Appalto: responsabilità dell’appaltatore per rovina e vizi dell’immobile negli interventi di ristrutturazione edilizia.

  • Sez. Un. n. 7756 del 27.3.2017

L’art. 1669 c.c. prevede che “Quando si tratta di edifici o di altre cose immobili destinate per loro natura a lunga durata, se, nel corso di dieci anni dal compimento, l'opera, per vizio del suolo o per difetto della costruzione, rovina in tutto o in parte, ovvero presenta evidente pericolo di rovina o gravi difetti, l'appaltatore è responsabile nei confronti del committente e dei suoi aventi causa, purché sia fatta la denunzia entro un anno dalla scoperta. Il diritto del committente si prescrive in un anno dalla denunzia”.
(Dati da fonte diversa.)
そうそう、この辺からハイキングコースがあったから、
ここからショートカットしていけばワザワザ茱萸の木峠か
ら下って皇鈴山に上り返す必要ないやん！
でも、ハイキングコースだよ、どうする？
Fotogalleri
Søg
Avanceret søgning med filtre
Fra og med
Da tempo dottrina e giurisprudenza erano divise sull’applicabilità della norma sopra citata alle fattispecie di ristrutturazione edilizia. In particolare una parte minoritaria della dottrina riteneva che l’articolo in oggetto fosse applicabile solo alle costruzioni ex novo dalle fondamenta oppure dotate di una propria autonomia come, ad esempio, in caso di sopraelevazione. La dottrina maggioritaria, invece, riteneva ammissibile il rimedio codicistico anche ai casi di ricostruzione e di costruzione di una nuova parte dell’immobile ricomprendendo in tali ipotesi anche i casi di interventi manutentivo-modificativo che, però, avessero lunga durata.
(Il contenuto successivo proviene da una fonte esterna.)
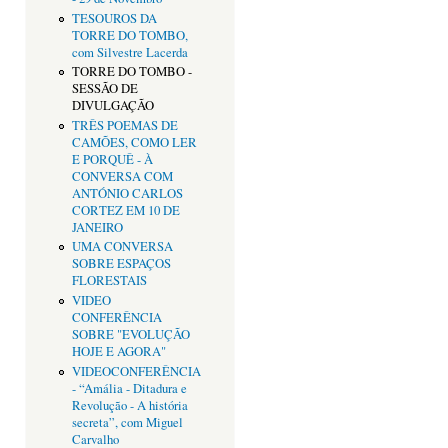
TESOUROS DA
TORRE DO TOMBO,
com Silvestre Lacerda
TORRE DO TOMBO -
SESSÃO DE
DIVULGAÇÃO
TRÊS POEMAS DE
CAMÕES, COMO LER
E PORQUÊ - À
CONVERSA COM
ANTÓNIO CARLOS
CORTEZ EM 10 DE
JANEIRO
UMA CONVERSA
SOBRE ESPAÇOS
FLORESTAIS
VIDEO
CONFERÊNCIA
SOBRE "EVOLUÇÃO
HOJE E AGORA"
VIDEOCONFERÊNCIA
- “Amália - Ditadura e
Revolução - A história
secreta”, com Miguel
Carvalho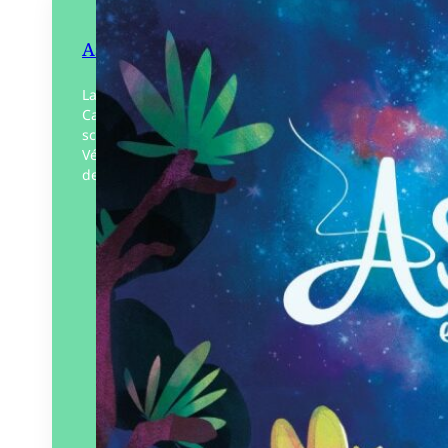
Astrid et la poussière d’étoiles
La lune se lève, les étoiles apparaissent.
Cassiopée, la Grande Ourse et Véga
scintillent de mille feux, pendant que
Vénus brille timidement. La constellation
de Persée se dessine,…
Éditeur :
Plumes de Bourdon
Paru le
30/09/2024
Anche la giurisprudenza di legittimità era divisa. Secondo Cass. 24143/07 (impermeabilizzazione e pavimentazione di un terrazzo condominiale) e Cass. 10658/15 (consolidamento di una villetta) nel caso in cui non si tratti di costruzione di un edificio o di altri beni di lunga durata, ma solo di una semplice opera di riparazione o modificazione di manufatti esistenti l’art. 1669 non era applicabile ciò in quanto questa norma ha carattere eccezionale e la costruzione di un nuovo edificio costituisce presupposto inderogabile. Secondo Cass. 22553/15, invece, risponderebbe ai sensi dell’art. 1669 c.c. anche l’appaltatore che abbia realizzato opere su un edificio preesistente, se queste incidono sugli elementi essenziali dell’immobile o su elementi secondari ma rilevanti nella funzionalità globale (in quest’ultimo caso si trattava di interventi per il rafforzamento dei solai e delle rampe delle scale).
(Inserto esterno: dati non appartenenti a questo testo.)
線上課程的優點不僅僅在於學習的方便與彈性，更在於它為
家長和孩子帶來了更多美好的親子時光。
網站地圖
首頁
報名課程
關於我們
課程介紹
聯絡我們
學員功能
La pronuncia in commento, resa a sezioni unite, dirime il contrasto sorto in giurisprudenza optando per la tesi meno restrittiva e sostenendo che l’appaltatore sia chiamato a rispondere dei gravi vizi, indifferentemente che si tratti di una costruzione del tutto nuova o meno secondo il seguente principio di diritto “L'art. 1669 c.c. è applicabile, ricorrendone tutte le altre condizioni, anche alle opere di ristrutturazione edilizia e, in genere, agli interventi manutentivi o modificativi di lunga durata su immobili preesistenti, che (rovinino o) presentino (evidente pericolo di rovina o) gravi difetti incidenti sul godimento e sulla normale utilizzazione del bene, secondo la destinazione propria di quest'ultimo”.

Si segnalano tra i vizi che la giurisprudenza ha ritenuto rientrare nella fattispecie prevista dall’art. 1669 c.c. oggetto i gravi difetti riguardanti la pavimentazione interna ed esterna di una rampa di scala e di un muro di recinzione (sentenza n. 2238/12); opere di pavimentazione e di impiantistica (n. 1608/00); infiltrazioni d'acqua, umidità nelle murature e in generale problemi rilevanti d'impermeabilizzazione (nn. 84/13, 21351/05); l'inefficienza di un impianto idrico (n. 3752/07); l'inadeguatezza recettiva d'una fossa biologica (n. 13106/95); l'impianto centralizzato di riscaldamento (nn. 5002/94, 7924/92); il crollo o il disfacimento degli intonaci esterni dell'edificio (nn. 6585/86, 4369/82); il collegamento diretto degli scarichi di acque bianche e dei pluviali discendenti con la condotta fognaria (n. 5147/87); infiltrazioni di acque luride (n. 2070/78).